This film is doing something interesting in presenting Max as an almost unbearable human being—someone who marries total earnestness with total pretension, self-aware enough to put on airs but not quite enough to realize how obvious it is that he's putting on airs, who once heard the phrase "fake it 'til you make it" and decided to make that his entire personality—and then tries to inspire in the viewer an affection for him. He mellows out over the course of the film, but only moderately. He's still essentially manipulative and overbearing, and one gets the sense that the only reason Margaret is even able to cope with him is a tremendous stubbornness in her own right.
The film's real argument is that Max's sheer intensity, whatever his motivations, creates a more vibrant world around him. He's responsible for everything interesting we ever see at either school, he literally speaks Guggenheim back to life, and in particular he brings color into Herman's dull world.

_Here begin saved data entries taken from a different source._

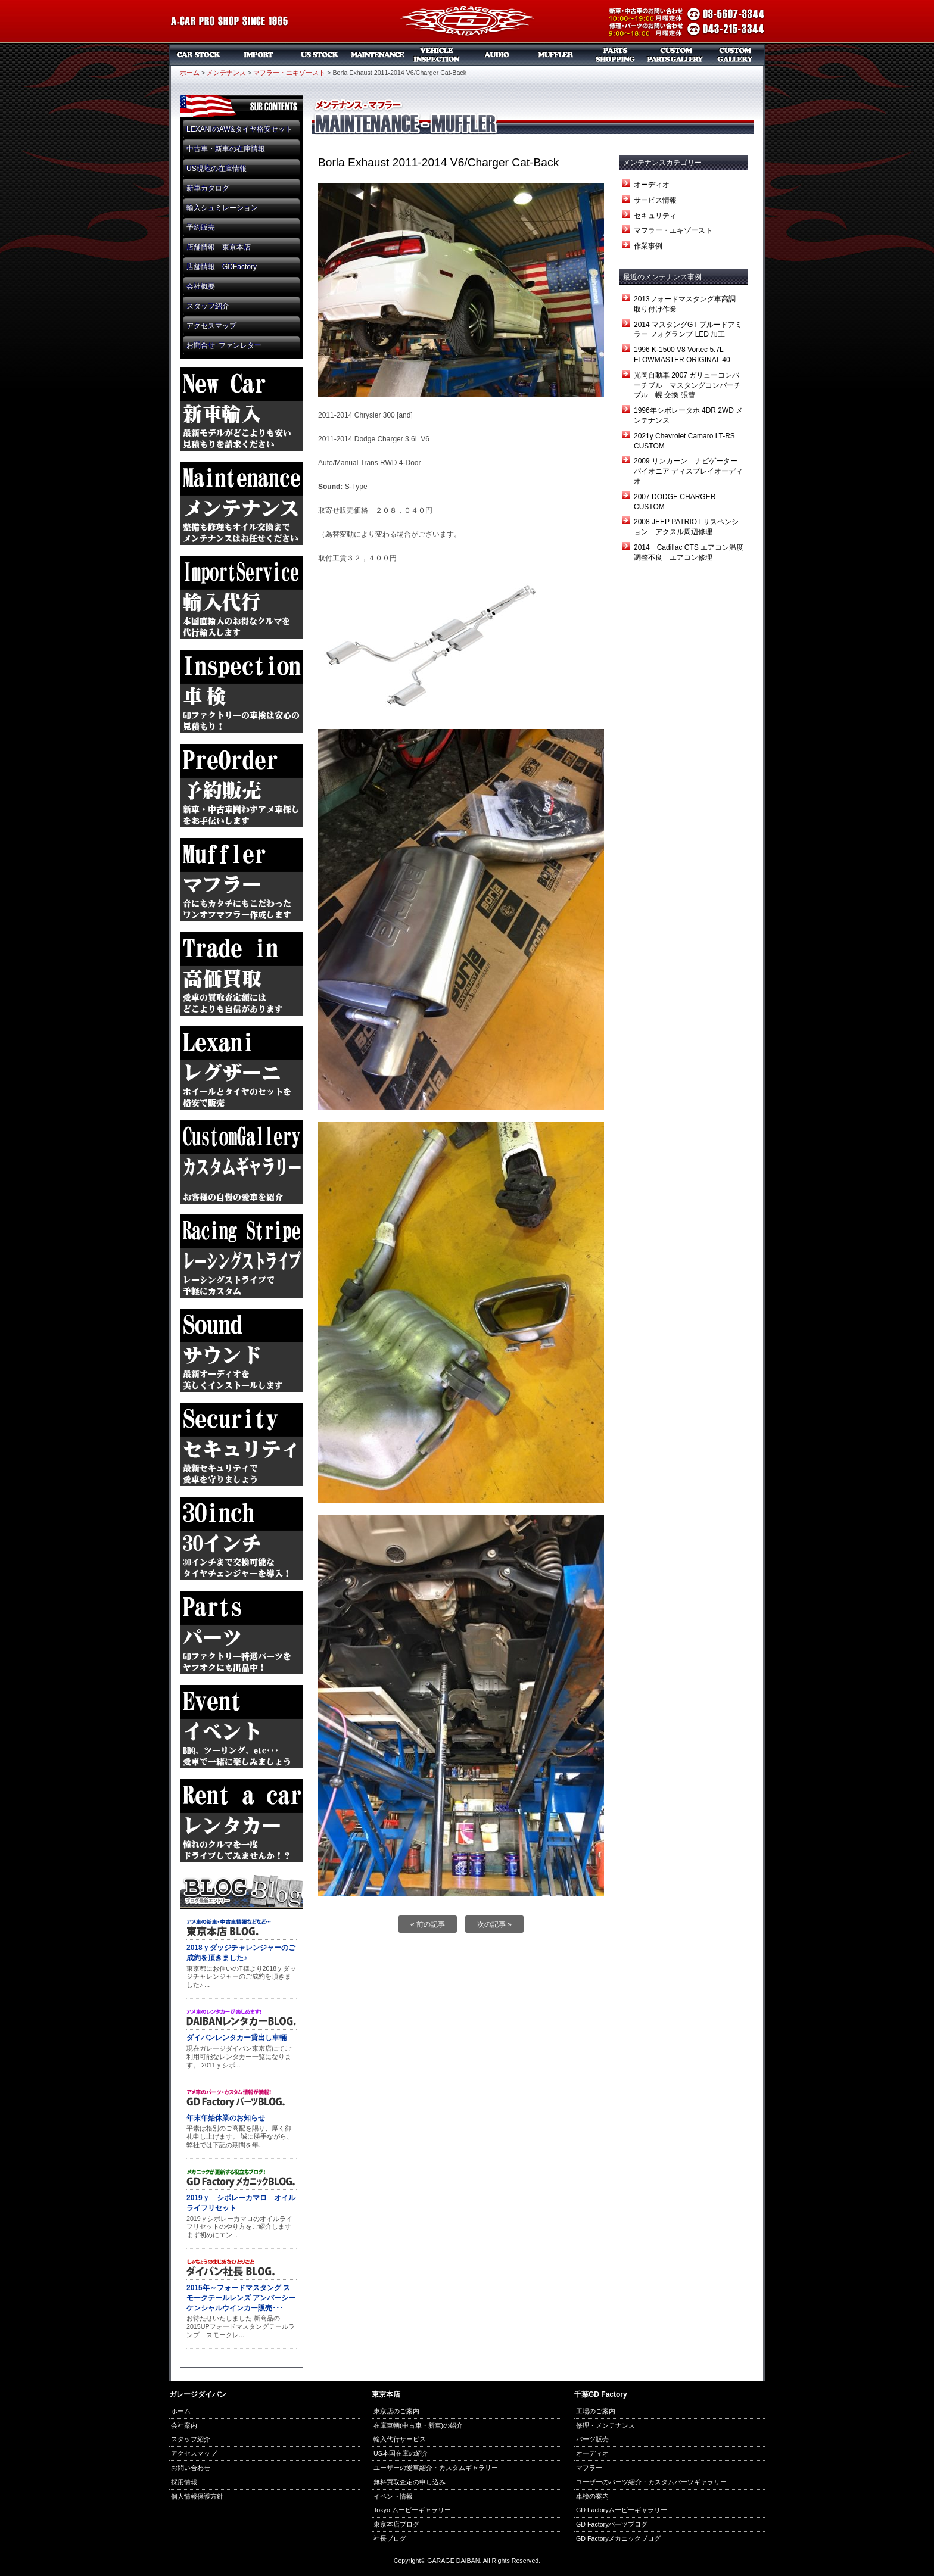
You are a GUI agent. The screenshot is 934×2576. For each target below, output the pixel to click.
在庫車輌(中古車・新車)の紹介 (418, 2425)
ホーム (190, 72)
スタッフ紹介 (207, 306)
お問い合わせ (190, 2467)
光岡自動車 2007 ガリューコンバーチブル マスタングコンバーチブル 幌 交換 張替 (687, 385)
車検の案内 (592, 2496)
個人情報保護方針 (197, 2496)
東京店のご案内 (396, 2411)
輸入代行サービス (399, 2439)
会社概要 (200, 286)
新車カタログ (207, 188)
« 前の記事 (427, 1924)
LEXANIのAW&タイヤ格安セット (239, 129)
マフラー (556, 55)
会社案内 (184, 2425)
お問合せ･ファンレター (223, 345)
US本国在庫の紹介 (400, 2453)
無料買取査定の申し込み (409, 2481)
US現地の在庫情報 (216, 168)
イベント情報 (393, 2496)
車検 (437, 55)
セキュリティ (655, 215)
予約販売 (200, 227)
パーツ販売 (616, 55)
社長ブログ (389, 2538)
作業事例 (648, 246)
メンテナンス (377, 55)
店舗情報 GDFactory (221, 267)
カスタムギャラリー (735, 55)
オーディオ (497, 55)
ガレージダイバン (467, 22)
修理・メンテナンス (605, 2425)
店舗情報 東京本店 (218, 247)
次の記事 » (494, 1924)
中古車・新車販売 (199, 55)
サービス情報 (655, 200)
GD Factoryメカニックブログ (618, 2538)
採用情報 (184, 2481)
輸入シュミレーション (222, 208)
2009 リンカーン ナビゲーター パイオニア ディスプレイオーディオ (689, 471)
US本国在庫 (318, 55)
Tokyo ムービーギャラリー (412, 2509)
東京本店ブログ (396, 2524)
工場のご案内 (595, 2411)
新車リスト (258, 55)
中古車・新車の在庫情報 (225, 149)
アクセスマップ (211, 326)
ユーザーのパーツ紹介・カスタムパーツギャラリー (651, 2481)
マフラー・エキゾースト (289, 72)
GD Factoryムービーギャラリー (621, 2509)
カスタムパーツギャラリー (675, 55)
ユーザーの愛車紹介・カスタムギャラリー (435, 2467)
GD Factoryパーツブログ (611, 2524)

This film is an argument for vivacity no matter the cost, for action-in-itself as an antidote to emptiness.
There's even a kind of desperation in it, just under the surface, a terror of what might happen if even for a moment you stop moving. You could even read this as a tragedy of alienation, in which a man and a boy claw feverishly at some kind of real connection only to get subsumed under an endless tide of aesthetics and activities. Are Max's plays an expression of himself, or are they just another thrashing hand seeking something real but grabbing only empty air?